◆ **Action item**:
Using the records below, transcribe word for word the stretch from the line that contains "Find anything that" through the line that contains "Wrap output in <instances>...</instances>. INPUT: image.", both end lines included, and nothing else.

━━ Input records

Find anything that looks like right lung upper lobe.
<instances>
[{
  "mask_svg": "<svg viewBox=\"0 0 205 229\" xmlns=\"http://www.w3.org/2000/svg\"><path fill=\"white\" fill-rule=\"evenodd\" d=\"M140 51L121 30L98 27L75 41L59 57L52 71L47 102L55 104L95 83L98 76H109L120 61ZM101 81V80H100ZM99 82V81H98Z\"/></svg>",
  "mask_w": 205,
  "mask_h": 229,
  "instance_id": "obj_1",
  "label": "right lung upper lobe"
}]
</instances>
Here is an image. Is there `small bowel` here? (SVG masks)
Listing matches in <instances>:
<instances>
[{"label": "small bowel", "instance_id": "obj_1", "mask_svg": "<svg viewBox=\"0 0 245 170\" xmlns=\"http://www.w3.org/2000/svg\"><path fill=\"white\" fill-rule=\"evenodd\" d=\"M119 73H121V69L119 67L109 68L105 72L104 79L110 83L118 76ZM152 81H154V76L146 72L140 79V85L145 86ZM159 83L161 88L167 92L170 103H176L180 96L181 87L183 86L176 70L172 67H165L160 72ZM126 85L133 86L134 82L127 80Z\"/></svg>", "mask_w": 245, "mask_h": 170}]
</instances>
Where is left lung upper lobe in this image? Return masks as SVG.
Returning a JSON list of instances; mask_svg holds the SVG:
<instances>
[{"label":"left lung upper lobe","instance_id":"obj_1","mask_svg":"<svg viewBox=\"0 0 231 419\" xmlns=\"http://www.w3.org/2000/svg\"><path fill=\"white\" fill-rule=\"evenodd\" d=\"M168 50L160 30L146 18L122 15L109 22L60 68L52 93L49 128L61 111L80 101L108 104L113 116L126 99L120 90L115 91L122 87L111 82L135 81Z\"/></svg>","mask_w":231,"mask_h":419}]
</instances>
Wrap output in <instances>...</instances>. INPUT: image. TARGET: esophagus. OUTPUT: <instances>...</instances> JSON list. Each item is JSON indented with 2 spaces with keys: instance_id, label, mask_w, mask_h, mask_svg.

━━━━
━━ Input records

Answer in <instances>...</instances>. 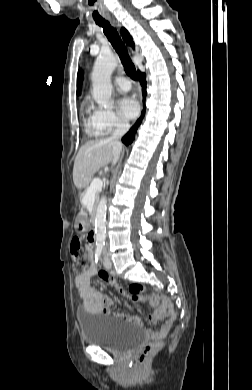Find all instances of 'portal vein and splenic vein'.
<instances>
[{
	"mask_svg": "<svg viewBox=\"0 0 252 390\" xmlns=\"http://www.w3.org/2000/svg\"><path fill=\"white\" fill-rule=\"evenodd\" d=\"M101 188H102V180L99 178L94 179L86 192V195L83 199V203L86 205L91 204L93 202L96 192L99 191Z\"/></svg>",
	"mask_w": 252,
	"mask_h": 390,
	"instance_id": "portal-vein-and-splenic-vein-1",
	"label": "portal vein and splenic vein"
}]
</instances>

━━━━
━━ Input records

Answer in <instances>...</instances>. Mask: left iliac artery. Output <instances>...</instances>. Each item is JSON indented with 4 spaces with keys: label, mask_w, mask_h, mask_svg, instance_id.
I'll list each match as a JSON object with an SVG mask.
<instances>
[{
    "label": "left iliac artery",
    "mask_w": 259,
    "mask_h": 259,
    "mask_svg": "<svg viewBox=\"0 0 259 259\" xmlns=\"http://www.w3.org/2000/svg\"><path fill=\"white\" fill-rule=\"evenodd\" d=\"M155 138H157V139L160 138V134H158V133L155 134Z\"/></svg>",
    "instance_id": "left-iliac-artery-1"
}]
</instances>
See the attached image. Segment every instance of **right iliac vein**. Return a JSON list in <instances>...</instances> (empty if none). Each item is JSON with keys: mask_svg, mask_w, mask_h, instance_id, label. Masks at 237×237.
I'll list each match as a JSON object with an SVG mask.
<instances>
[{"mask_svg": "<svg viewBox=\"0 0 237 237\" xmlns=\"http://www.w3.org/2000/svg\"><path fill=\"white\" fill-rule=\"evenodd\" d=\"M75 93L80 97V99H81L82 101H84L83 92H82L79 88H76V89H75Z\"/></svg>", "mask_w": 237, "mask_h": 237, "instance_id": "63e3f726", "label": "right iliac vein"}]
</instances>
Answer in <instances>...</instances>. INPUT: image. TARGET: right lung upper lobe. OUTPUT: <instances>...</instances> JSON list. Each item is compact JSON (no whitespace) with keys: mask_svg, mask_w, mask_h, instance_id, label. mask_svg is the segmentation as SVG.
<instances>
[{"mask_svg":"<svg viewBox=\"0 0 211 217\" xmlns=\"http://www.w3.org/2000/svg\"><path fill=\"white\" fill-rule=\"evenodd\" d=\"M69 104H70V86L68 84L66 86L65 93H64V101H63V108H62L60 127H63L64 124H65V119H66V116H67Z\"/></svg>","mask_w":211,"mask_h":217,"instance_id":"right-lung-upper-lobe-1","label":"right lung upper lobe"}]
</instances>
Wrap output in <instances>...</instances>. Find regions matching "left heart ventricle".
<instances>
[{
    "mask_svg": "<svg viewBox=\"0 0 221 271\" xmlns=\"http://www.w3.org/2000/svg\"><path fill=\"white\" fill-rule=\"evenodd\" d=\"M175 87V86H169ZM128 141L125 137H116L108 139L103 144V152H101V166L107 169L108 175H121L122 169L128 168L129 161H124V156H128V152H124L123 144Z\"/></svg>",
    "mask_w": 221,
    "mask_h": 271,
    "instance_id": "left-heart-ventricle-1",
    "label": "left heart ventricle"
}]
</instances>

━━━━

◆ **Result**:
Find anything that looks like right lung upper lobe.
<instances>
[{
  "mask_svg": "<svg viewBox=\"0 0 205 229\" xmlns=\"http://www.w3.org/2000/svg\"><path fill=\"white\" fill-rule=\"evenodd\" d=\"M140 51L121 30L98 27L75 41L59 57L52 71L47 102L55 104L95 83L98 76H109L120 61ZM101 81V80H100ZM99 82V81H98Z\"/></svg>",
  "mask_w": 205,
  "mask_h": 229,
  "instance_id": "obj_1",
  "label": "right lung upper lobe"
}]
</instances>
Here is an image. Is there `small bowel` here? (SVG masks)
Listing matches in <instances>:
<instances>
[{"label": "small bowel", "instance_id": "obj_1", "mask_svg": "<svg viewBox=\"0 0 245 170\" xmlns=\"http://www.w3.org/2000/svg\"><path fill=\"white\" fill-rule=\"evenodd\" d=\"M119 73H121V69L119 67L109 68L105 72L104 79L110 83L118 76ZM152 81H154V76L146 72L140 79V85L145 86ZM159 83L161 88L167 92L170 103H176L180 96L181 87L183 86L176 70L172 67H165L160 72ZM126 85L133 86L134 82L127 80Z\"/></svg>", "mask_w": 245, "mask_h": 170}]
</instances>
Where is left lung upper lobe in this image? Return masks as SVG.
Returning a JSON list of instances; mask_svg holds the SVG:
<instances>
[{"label":"left lung upper lobe","instance_id":"obj_1","mask_svg":"<svg viewBox=\"0 0 231 419\" xmlns=\"http://www.w3.org/2000/svg\"><path fill=\"white\" fill-rule=\"evenodd\" d=\"M168 50L160 30L146 18L122 15L109 22L60 68L52 93L49 128L61 111L80 101L108 104L113 116L126 99L120 90L115 91L122 87L111 82L135 81Z\"/></svg>","mask_w":231,"mask_h":419}]
</instances>
Wrap output in <instances>...</instances>. INPUT: image. TARGET: esophagus. OUTPUT: <instances>...</instances> JSON list. Each item is JSON indented with 2 spaces with keys: instance_id, label, mask_w, mask_h, mask_svg.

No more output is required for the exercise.